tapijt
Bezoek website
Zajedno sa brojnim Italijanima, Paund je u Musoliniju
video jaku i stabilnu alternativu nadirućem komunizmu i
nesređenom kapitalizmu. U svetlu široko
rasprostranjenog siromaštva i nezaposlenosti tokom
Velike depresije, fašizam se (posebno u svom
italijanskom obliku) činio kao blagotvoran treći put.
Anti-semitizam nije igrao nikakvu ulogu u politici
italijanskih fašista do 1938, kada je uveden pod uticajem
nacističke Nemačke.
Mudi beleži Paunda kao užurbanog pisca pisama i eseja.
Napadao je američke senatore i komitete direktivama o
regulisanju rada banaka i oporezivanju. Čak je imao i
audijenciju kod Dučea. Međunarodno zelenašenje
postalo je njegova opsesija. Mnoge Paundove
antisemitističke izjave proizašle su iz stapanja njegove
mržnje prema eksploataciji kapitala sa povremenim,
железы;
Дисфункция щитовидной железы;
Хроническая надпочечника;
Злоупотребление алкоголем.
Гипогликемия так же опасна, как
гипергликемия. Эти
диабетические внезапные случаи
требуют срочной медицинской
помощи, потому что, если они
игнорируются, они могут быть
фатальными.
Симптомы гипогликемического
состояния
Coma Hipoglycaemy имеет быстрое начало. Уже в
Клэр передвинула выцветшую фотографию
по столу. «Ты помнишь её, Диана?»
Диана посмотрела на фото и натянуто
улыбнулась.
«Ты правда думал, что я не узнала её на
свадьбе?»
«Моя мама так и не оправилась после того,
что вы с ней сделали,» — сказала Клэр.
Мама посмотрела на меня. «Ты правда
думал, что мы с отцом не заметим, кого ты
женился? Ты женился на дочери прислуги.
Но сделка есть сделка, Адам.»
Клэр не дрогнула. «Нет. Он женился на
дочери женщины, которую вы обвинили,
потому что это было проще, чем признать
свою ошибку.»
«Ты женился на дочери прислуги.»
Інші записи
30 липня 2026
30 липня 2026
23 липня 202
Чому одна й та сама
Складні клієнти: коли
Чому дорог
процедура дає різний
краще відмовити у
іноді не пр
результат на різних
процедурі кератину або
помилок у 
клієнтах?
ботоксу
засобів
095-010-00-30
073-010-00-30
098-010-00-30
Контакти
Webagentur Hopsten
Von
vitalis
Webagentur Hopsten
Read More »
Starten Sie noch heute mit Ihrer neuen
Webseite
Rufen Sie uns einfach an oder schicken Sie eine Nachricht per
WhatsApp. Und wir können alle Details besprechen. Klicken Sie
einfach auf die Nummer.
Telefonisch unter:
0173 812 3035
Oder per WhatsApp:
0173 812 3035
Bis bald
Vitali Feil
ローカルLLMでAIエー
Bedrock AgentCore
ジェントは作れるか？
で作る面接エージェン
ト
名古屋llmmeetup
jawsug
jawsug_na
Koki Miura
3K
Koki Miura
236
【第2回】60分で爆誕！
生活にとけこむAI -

> Exercise directions
Whatever lines appear above, reproduce every one of them exactly.

> Exercise result
tapijt
Bezoek website
Zajedno sa brojnim Italijanima, Paund je u Musoliniju
video jaku i stabilnu alternativu nadirućem komunizmu i
nesređenom kapitalizmu. U svetlu široko
rasprostranjenog siromaštva i nezaposlenosti tokom
Velike depresije, fašizam se (posebno u svom
italijanskom obliku) činio kao blagotvoran treći put.
Anti-semitizam nije igrao nikakvu ulogu u politici
italijanskih fašista do 1938, kada je uveden pod uticajem
nacističke Nemačke.
Mudi beleži Paunda kao užurbanog pisca pisama i eseja.
Napadao je američke senatore i komitete direktivama o
regulisanju rada banaka i oporezivanju. Čak je imao i
audijenciju kod Dučea. Međunarodno zelenašenje
postalo je njegova opsesija. Mnoge Paundove
antisemitističke izjave proizašle su iz stapanja njegove
mržnje prema eksploataciji kapitala sa povremenim,
железы;
Дисфункция щитовидной железы;
Хроническая надпочечника;
Злоупотребление алкоголем.
Гипогликемия так же опасна, как
гипергликемия. Эти
диабетические внезапные случаи
требуют срочной медицинской
помощи, потому что, если они
игнорируются, они могут быть
фатальными.
Симптомы гипогликемического
состояния
Coma Hipoglycaemy имеет быстрое начало. Уже в
Клэр передвинула выцветшую фотографию
по столу. «Ты помнишь её, Диана?»
Диана посмотрела на фото и натянуто
улыбнулась.
«Ты правда думал, что я не узнала её на
свадьбе?»
«Моя мама так и не оправилась после того,
что вы с ней сделали,» — сказала Клэр.
Мама посмотрела на меня. «Ты правда
думал, что мы с отцом не заметим, кого ты
женился? Ты женился на дочери прислуги.
Но сделка есть сделка, Адам.»
Клэр не дрогнула. «Нет. Он женился на
дочери женщины, которую вы обвинили,
потому что это было проще, чем признать
свою ошибку.»
«Ты женился на дочери прислуги.»
Інші записи
30 липня 2026
30 липня 2026
23 липня 202
Чому одна й та сама
Складні клієнти: коли
Чому дорог
процедура дає різний
краще відмовити у
іноді не пр
результат на різних
процедурі кератину або
помилок у 
клієнтах?
ботоксу
засобів
095-010-00-30
073-010-00-30
098-010-00-30
Контакти
Webagentur Hopsten
Von
vitalis
Webagentur Hopsten
Read More »
Starten Sie noch heute mit Ihrer neuen
Webseite
Rufen Sie uns einfach an oder schicken Sie eine Nachricht per
WhatsApp. Und wir können alle Details besprechen. Klicken Sie
einfach auf die Nummer.
Telefonisch unter:
0173 812 3035
Oder per WhatsApp:
0173 812 3035
Bis bald
Vitali Feil
ローカルLLMでAIエー
Bedrock AgentCore
ジェントは作れるか？
で作る面接エージェン
ト
名古屋llmmeetup
jawsug
jawsug_na
Koki Miura
3K
Koki Miura
236
【第2回】60分で爆誕！
生活にとけこむAI -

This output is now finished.